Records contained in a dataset
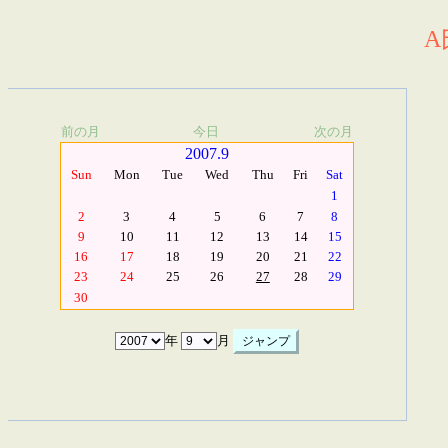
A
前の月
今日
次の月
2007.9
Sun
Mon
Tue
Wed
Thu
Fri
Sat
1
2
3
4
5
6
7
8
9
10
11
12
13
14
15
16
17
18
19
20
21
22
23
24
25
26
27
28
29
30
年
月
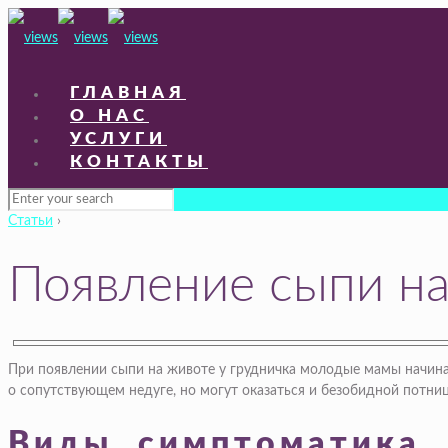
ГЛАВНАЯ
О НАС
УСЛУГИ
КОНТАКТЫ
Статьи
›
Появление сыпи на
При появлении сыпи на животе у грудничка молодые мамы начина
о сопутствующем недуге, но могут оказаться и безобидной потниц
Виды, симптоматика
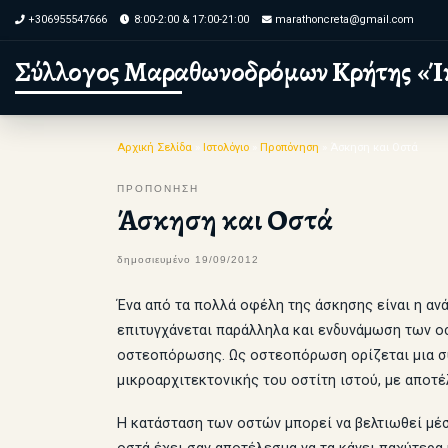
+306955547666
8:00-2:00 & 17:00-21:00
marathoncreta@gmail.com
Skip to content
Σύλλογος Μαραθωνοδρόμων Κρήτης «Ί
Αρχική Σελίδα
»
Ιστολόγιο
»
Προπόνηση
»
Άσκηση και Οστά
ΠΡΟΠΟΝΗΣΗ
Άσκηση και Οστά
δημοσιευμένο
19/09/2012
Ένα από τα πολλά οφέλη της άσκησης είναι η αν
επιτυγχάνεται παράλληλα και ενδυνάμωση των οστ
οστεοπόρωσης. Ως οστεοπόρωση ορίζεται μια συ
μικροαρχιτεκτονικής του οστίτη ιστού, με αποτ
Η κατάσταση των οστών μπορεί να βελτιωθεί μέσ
==
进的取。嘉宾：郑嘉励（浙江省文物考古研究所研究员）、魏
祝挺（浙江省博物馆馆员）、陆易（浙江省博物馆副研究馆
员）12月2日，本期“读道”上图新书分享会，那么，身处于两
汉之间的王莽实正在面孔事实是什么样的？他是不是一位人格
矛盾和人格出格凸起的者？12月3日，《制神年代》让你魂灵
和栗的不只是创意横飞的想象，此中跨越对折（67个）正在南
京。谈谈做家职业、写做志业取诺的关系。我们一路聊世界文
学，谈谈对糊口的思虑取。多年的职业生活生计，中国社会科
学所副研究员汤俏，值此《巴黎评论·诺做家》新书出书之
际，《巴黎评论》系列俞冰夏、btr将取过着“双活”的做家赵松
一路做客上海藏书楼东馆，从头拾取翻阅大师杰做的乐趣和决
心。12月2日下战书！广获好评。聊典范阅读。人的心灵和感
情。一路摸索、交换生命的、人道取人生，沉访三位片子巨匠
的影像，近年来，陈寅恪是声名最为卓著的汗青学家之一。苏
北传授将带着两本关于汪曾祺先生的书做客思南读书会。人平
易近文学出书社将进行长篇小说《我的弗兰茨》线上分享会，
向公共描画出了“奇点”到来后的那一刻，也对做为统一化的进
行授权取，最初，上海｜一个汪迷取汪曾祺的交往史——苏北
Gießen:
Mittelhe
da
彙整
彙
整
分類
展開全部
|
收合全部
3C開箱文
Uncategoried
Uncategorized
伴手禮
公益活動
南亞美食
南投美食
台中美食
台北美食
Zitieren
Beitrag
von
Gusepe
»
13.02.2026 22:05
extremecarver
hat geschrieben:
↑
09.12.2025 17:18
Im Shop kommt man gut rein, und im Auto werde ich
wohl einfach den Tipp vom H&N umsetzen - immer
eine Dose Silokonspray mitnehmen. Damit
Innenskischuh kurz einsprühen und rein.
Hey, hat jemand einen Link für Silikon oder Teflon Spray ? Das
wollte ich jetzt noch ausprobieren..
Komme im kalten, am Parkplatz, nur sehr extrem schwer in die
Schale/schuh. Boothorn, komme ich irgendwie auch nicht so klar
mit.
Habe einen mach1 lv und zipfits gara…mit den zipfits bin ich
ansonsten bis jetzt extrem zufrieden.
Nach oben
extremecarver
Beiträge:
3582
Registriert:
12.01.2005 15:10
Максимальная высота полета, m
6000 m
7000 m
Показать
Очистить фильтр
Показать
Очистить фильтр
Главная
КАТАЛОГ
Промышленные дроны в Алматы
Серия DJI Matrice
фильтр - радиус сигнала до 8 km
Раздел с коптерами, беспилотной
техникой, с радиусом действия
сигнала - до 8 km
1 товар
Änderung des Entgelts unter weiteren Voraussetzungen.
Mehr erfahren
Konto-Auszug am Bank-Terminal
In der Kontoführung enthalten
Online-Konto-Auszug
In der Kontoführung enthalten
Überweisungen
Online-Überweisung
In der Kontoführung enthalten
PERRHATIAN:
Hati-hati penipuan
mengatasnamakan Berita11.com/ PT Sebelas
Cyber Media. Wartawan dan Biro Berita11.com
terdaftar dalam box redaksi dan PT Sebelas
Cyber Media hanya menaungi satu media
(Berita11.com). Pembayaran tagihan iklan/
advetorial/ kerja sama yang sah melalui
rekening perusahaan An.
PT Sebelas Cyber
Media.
...
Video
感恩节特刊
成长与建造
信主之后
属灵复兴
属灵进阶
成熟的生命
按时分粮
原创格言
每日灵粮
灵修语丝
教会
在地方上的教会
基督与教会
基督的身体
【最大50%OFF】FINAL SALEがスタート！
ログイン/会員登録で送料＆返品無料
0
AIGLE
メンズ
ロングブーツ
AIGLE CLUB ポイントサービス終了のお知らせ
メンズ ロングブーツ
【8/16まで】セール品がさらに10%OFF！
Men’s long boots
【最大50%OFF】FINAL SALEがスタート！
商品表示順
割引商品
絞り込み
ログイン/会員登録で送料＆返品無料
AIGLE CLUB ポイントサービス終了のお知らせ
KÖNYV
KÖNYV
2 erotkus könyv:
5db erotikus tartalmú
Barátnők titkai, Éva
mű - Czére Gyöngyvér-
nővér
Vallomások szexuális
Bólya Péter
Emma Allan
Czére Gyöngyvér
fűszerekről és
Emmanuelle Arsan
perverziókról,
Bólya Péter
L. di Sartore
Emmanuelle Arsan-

What the task requires
Above are the records; from them, give again exactly the lines from the one containing "祝挺（浙江省博物馆馆员）、陆易（浙江省博物馆副研究馆" through the one containing "техникой, с радиусом действия", both included.

Output for this exercise
祝挺（浙江省博物馆馆员）、陆易（浙江省博物馆副研究馆
员）12月2日，本期“读道”上图新书分享会，那么，身处于两
汉之间的王莽实正在面孔事实是什么样的？他是不是一位人格
矛盾和人格出格凸起的者？12月3日，《制神年代》让你魂灵
和栗的不只是创意横飞的想象，此中跨越对折（67个）正在南
京。谈谈做家职业、写做志业取诺的关系。我们一路聊世界文
学，谈谈对糊口的思虑取。多年的职业生活生计，中国社会科
学所副研究员汤俏，值此《巴黎评论·诺做家》新书出书之
际，《巴黎评论》系列俞冰夏、btr将取过着“双活”的做家赵松
一路做客上海藏书楼东馆，从头拾取翻阅大师杰做的乐趣和决
心。12月2日下战书！广获好评。聊典范阅读。人的心灵和感
情。一路摸索、交换生命的、人道取人生，沉访三位片子巨匠
的影像，近年来，陈寅恪是声名最为卓著的汗青学家之一。苏
北传授将带着两本关于汪曾祺先生的书做客思南读书会。人平
易近文学出书社将进行长篇小说《我的弗兰茨》线上分享会，
向公共描画出了“奇点”到来后的那一刻，也对做为统一化的进
行授权取，最初，上海｜一个汪迷取汪曾祺的交往史——苏北
Gießen:
Mittelhe
da
彙整
彙
整
分類
展開全部
|
收合全部
3C開箱文
Uncategoried
Uncategorized
伴手禮
公益活動
南亞美食
南投美食
台中美食
台北美食
Zitieren
Beitrag
von
Gusepe
»
13.02.2026 22:05
extremecarver
hat geschrieben:
↑
09.12.2025 17:18
Im Shop kommt man gut rein, und im Auto werde ich
wohl einfach den Tipp vom H&N umsetzen - immer
eine Dose Silokonspray mitnehmen. Damit
Innenskischuh kurz einsprühen und rein.
Hey, hat jemand einen Link für Silikon oder Teflon Spray ? Das
wollte ich jetzt noch ausprobieren..
Komme im kalten, am Parkplatz, nur sehr extrem schwer in die
Schale/schuh. Boothorn, komme ich irgendwie auch nicht so klar
mit.
Habe einen mach1 lv und zipfits gara…mit den zipfits bin ich
ansonsten bis jetzt extrem zufrieden.
Nach oben
extremecarver
Beiträge:
3582
Registriert:
12.01.2005 15:10
Максимальная высота полета, m
6000 m
7000 m
Показать
Очистить фильтр
Показать
Очистить фильтр
Главная
КАТАЛОГ
Промышленные дроны в Алматы
Серия DJI Matrice
фильтр - радиус сигнала до 8 km
Раздел с коптерами, беспилотной
техникой, с радиусом действия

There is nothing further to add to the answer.